Miriam podía sentir cómo se instalaba en su carne el brío de otra carne bruñida. Una válvula inmaterial pero patente impulsaba a su interior una cascada de fuego, rebosándola, inundándola como una copa bajo un torrente. En vano se resistía. Un émbolo pujante había penetrado en su túnel separando y contrayendo sus muros con rítmico frenesí. Sus caderas se proyectaban violentamente hacia arriba, describiendo un arco estremecido.
Y por esas embestidas, Miriam lo reconoció.
El cuerpo fue identificado como Joaquín Toledo Valle, alojado en la habitación 1860 del hotel Astoria con fecha de entrada el 24 de junio a las 22:30h. No llevaba equipaje. En su habitación se encontró una navajita manchada de sangre y un puñado de clines enrojecidos sobre el escritorio. Sobre el mismo mueble estaban los objetos siguientes: la cartera con la documentación, varias tarjetas de crédito y algún resguardo de compra; un manojo de llaves, un puñado de calderilla, un paquete de chicles mentolados sin azúcar ya empezado, un libro viejo y desencuadernado sobre hechizos amorosos medievales y una pluma Mont Blanc negra.

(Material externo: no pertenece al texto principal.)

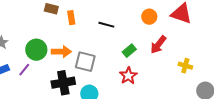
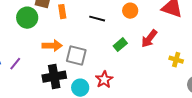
orange circle: (149, 17) -> (130, 11), moved
green circle: (36, 50) -> (27, 18), moved
red star: (128, 76) -> (104, 80), moved

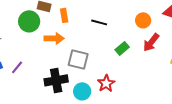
orange circle: (130, 11) -> (143, 20), moved
orange arrow: (52, 46) -> (54, 38), moved

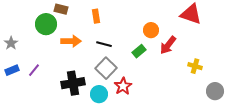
orange rectangle: (64, 15) -> (96, 16), moved
orange circle: (143, 20) -> (151, 30), moved
black line: (99, 22) -> (104, 44), moved
gray square: (78, 59) -> (106, 68), moved, turned 30

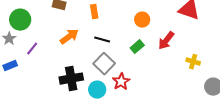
green circle: (46, 24) -> (20, 20), moved
orange circle: (151, 30) -> (142, 20), moved
orange arrow: (71, 41) -> (69, 37), turned -36
purple line: (34, 70) -> (32, 49), moved

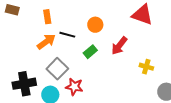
orange arrow: (69, 37) -> (46, 42), moved
black line: (102, 40) -> (67, 35), moved
red star: (121, 82) -> (74, 87), turned -30

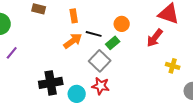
red arrow: (119, 46) -> (155, 38), moved
green rectangle: (90, 52) -> (113, 43), moved
gray square: (57, 69) -> (100, 61), moved

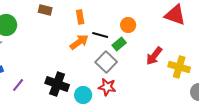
red arrow: (155, 38) -> (154, 56), moved
purple line: (12, 53) -> (18, 85), moved
yellow cross: (173, 66) -> (179, 67), size x1.5
black cross: (51, 83) -> (57, 84), turned 30

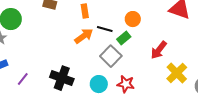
yellow cross: (179, 67) -> (177, 73), moved, turned 30
red star: (107, 87) -> (126, 84), moved
cyan circle: (83, 95) -> (99, 84), moved

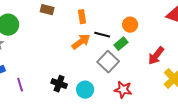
black cross: (62, 78) -> (59, 84), size x0.7
purple line: (23, 79) -> (20, 85), turned -56
cyan circle: (99, 84) -> (85, 90), moved

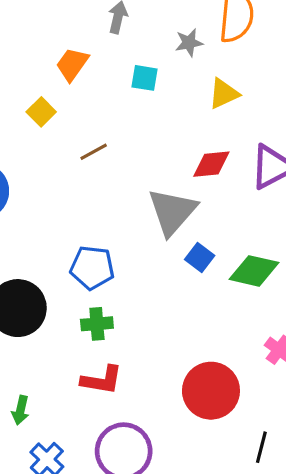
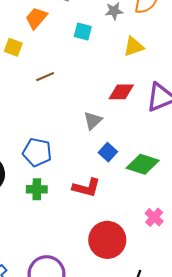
yellow square: (41, 112) -> (13, 47), turned -30
gray triangle: (172, 212) -> (93, 120), size x0.6
red L-shape: (102, 380) -> (86, 188), moved

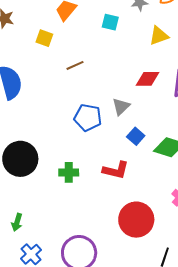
blue pentagon: (37, 152) -> (88, 118), moved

En la papelera, arrugados, varios papeles de carta con membrete del hotel: había estado probando reproducir símbolos mágicos con dicha pluma. Se había bebido una botella de agua del minibar. La cama estaba intacta y el armario vacío.
Era él. Estaba allí. De alguna manera estaba allí. Miriam tuvo conciencia de su presencia palpable y absoluta. Y por primera vez lo vio. Se detuvo en su rostro, en sus manos, en el encanto de su torpes tentativas, en sus sonrisas turbadas, en sus miradas atrapadoras de belleza. Tiene los ojos color miel, dijo. Y a la vez que su cuerpo se agitaba de gozo, algo muy semejante al amor la colmó de profunda dulzura.
Miriam se soltó con energía de Octavia y se abandonó, enamorada, a una incesante cópula con su amante perpetuo.